TASK PROMPT:
Show all lines of the listing that contain the word "Onweer".

========

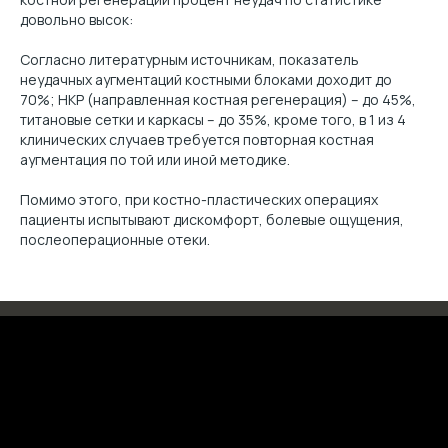
довольно высок:
Согласно литературным источникам, показатель
неудачных аугментаций костными блоками доходит до
70%; НКР (направленная костная регенерация) – до 45%,
титановые сетки и каркасы – до 35%, кроме того, в 1 из 4
клинических случаев требуется повторная костная
аугментация по той или иной методике.
Помимо этого, при костно-пластических операциях
пациенты испытывают дискомфорт, болевые ощущения,
послеоперационные отеки.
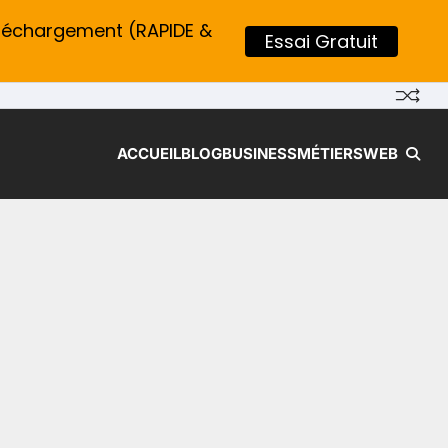
léchargement (RAPIDE &
Essai Gratuit
ACCUEIL
BLOG
BUSINESS
MÉTIERS
WEB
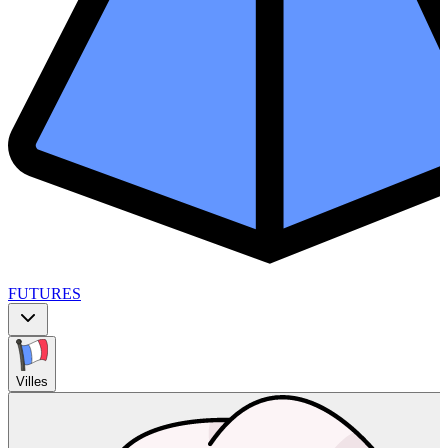
FUTURES
Villes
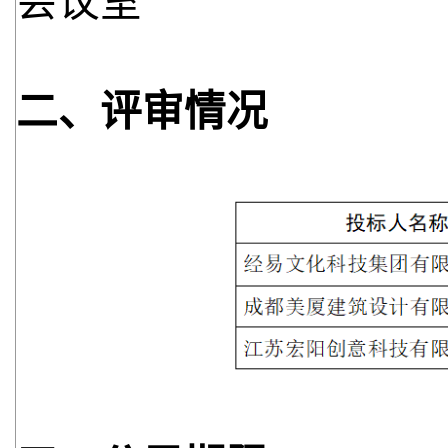
会议室
二、
评审情况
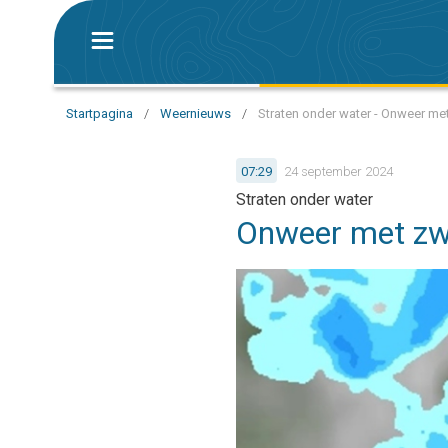
Startpagina
/
Weernieuws
/
Straten onder water - Onweer met
07:29
24 september 2024
Straten onder water
Onweer met zwa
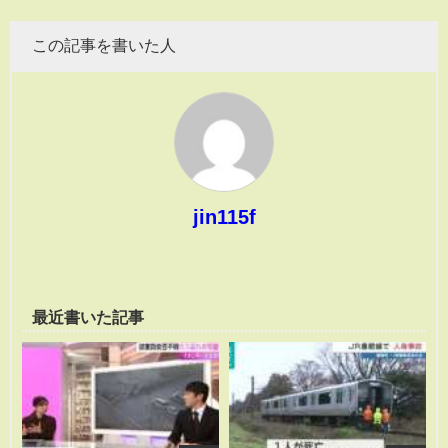
この記事を書いた人
jin115f
最近書いた記事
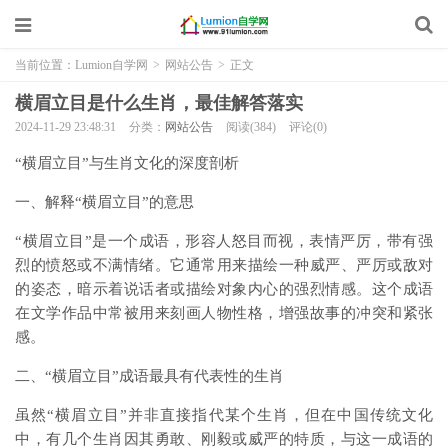
当前位置：
Lumion自学网
>
网站公告
>
正文
横眉立目是什么生肖，最佳解答落实
2024-11-29 23:48:31
分类：
网站公告
阅读(384)
评论(0)
“横眉立目”与生肖文化的深度剖析
一、解释“横眉立目”的意思
“横眉立目”是一个成语，形容人怒目而视，表情严厉，带有强
烈的愤怒或不满情绪。它通常用来描绘一种威严、严厉或敌对
的姿态，暗示着说话者或描绘对象内心的强烈情感。这个成语
在文学作品中常被用来刻画人物性格，增强故事的冲突和紧张
感。
二、“横眉立目”成语最具有代表性的生肖
虽然“横眉立目”并非直接指代某个生肖，但在中国传统文化
中，有几个生肖因其勇敢、刚毅或威严的特质，与这一成语的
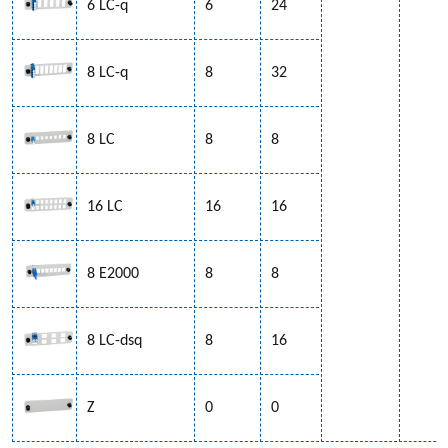
6 LC-q
6
24
8 LC-q
8
32
8 LC
8
8
16 LC
16
16
8 E2000
8
8
8 LC-dsq
8
16
Z
0
0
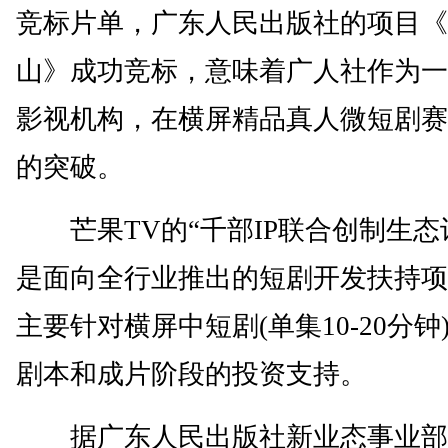
竞标片单，广东人民出版社的项目《
山》成功竞标，意味着广人社作为一
影视机构，在横屏精品真人微短剧赛
的突破。
芒果TV的“千部IP联合创制生态
是面向全行业推出的短剧开发扶持项
主要针对横屏中短剧(单集10-20分钟
剧本和成片阶段的投资支持。
据广东人民出版社新业态事业部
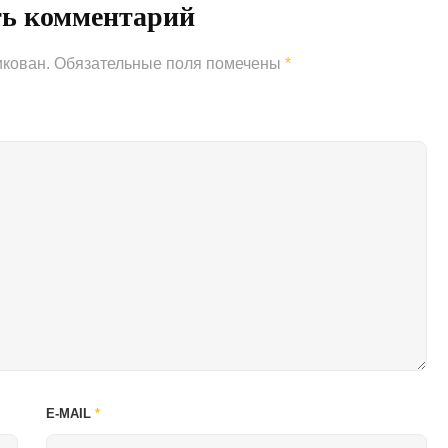
ть комментарий
икован.
Обязательные поля помечены
*
E-MAIL
*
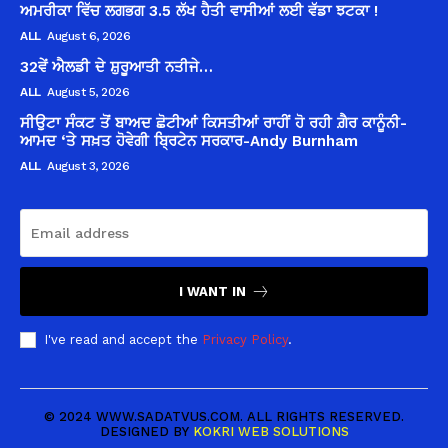
ਅਮਰੀਕਾ ਵਿੱਚ ਲਗਭਗ 3.5 ਲੱਖ ਹੈਤੀ ਵਾਸੀਆਂ ਲਈ ਵੱਡਾ ਝਟਕਾ !
ALL
August 6, 2026
32ਵੇਂ ਐਲਡੀ ਦੇ ਸ਼ੁਰੂਆਤੀ ਨਤੀਜੇ…
ALL
August 5, 2026
ਸੀਉਟਾ ਸੰਕਟ ਤੋਂ ਬਾਅਦ ਛੋਟੀਆਂ ਕਿਸਤੀਆਂ ਰਾਹੀਂ ਹੋ ਰਹੀ ਗ਼ੈਰ ਕਾਨੂੰਨੀ-
ਆਮਦ ‘ਤੇ ਸਖ਼ਤ ਹੋਵੇਗੀ ਬ੍ਰਿਟੇਨ ਸਰਕਾਰ-Andy Burnham
ALL
August 3, 2026
I WANT IN
I've read and accept the
Privacy Policy
.
© 2024 WWW.SADATVUS.COM. ALL RIGHTS RESERVED.
DESIGNED BY
KOKRI WEB SOLUTIONS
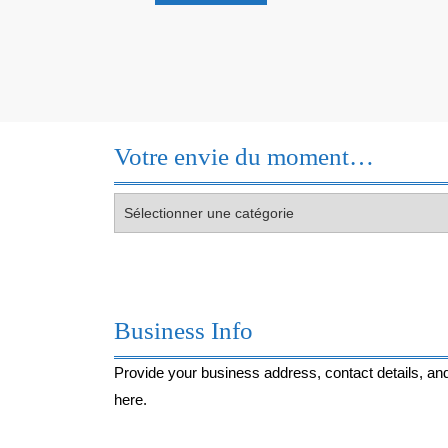
Découvre
!
Votre envie du moment…
Votre
envie
du
moment…
Business Info
Provide your business address, contact details, and
here.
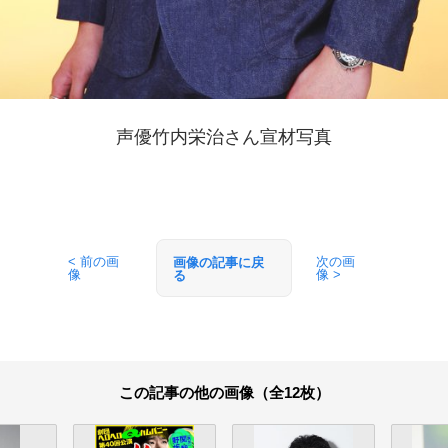
声優竹内栄治さん宣材写真
< 前の画
次の画
画像の記事に戻
像
像 >
る
この記事の他の画像（全12枚）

========

SOLUTION TO THE EXERCISE:
Straten onder water - Onweer met
Onweer met zwa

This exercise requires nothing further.